People don't think about that.
People go, oh, the lockdowns destroy the country.
The lockdowns harm the country in many ways, but we would not have known any of these problems were happening in school if people didn't have Zoom school, right?
So Zoom school happens.
People start paying attention.
And then they're pulling their kids out of school.
There's more homeschoolers now than there's ever been.
Who want out of the public school system, and you have three to five friends, and you say, well, why don't we just hire the teacher to teach our kids, right?
Yeah, but you do it part-time, and then you school them at the house, too.
So the biggest misconception of homeschooling is that...
You're like Little House on the Prairie and your kids are on a bench and you're the mom in the front writing on the chalkboard.
That was never homeschooling.
Anyway, homeschooling was always self-directed, teaching kids how to teach themselves and then helping them, coach them along through the material as they struggle with it.

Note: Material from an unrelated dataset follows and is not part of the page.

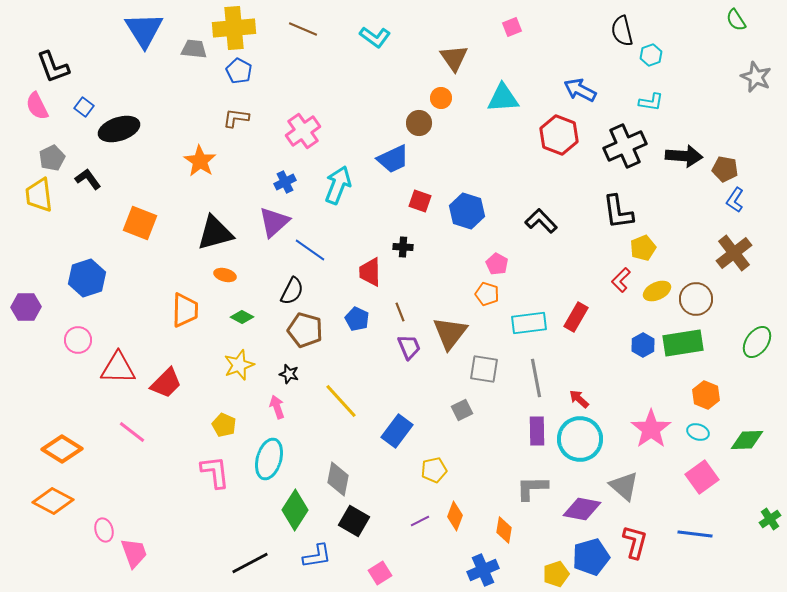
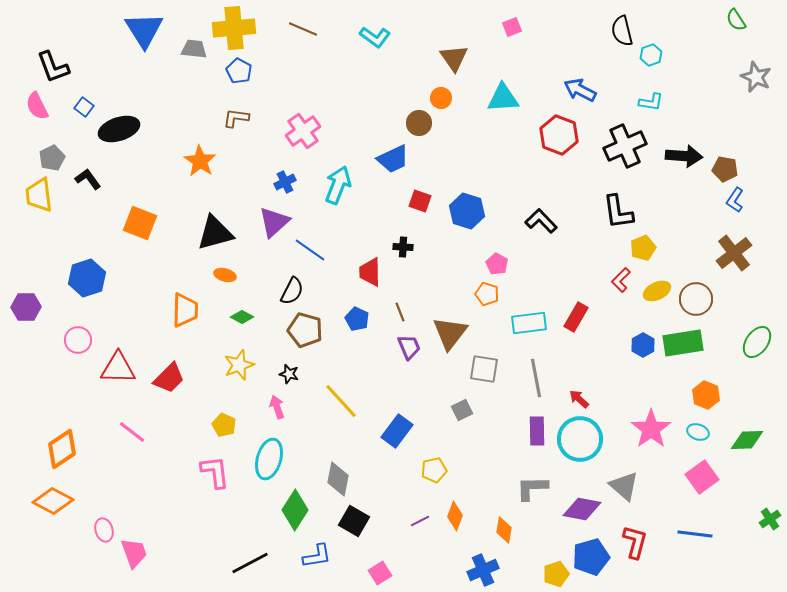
red trapezoid at (166, 383): moved 3 px right, 5 px up
orange diamond at (62, 449): rotated 66 degrees counterclockwise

But kids are generally naturally curious and will figure things out in their own way, but you're providing them enough structure to make sure that they just don't play outside.
And what we do as, because again, homeschooling isn't what people think.
We're still voluntarily tracked by the state.
So the state has somebody check in with my wife.
They interview the kids, and then my kids will take the standardized test to make sure that they're on path with the curriculum, which we're fine with.
If school were school, we'd send our kids to public school.
If school were, hey, here's your course material, here's what you learn, here's how you take it, we'd still homeschool, honestly, because that's just the way I am.
But we don't have a problem with the testing and everything in studiology.
So we're on track.
Our kids take the test that a normal kid would take.
And then they talk to like a liaison who's in teaching and she's a wonderful person and is very helpful.
And they just check in with the kids, make sure the kids are okay, which I'm fine with that too.
So people often think that my oldest daughter is older than she is.
No, no, she just spends a lot of time talking to adults and talking to 8th graders and 7th graders and 6th graders and 5th graders, and it's all kid-appropriate because the model of the co-op, they probably don't even call it a homeschool co-op, they call it probably something else.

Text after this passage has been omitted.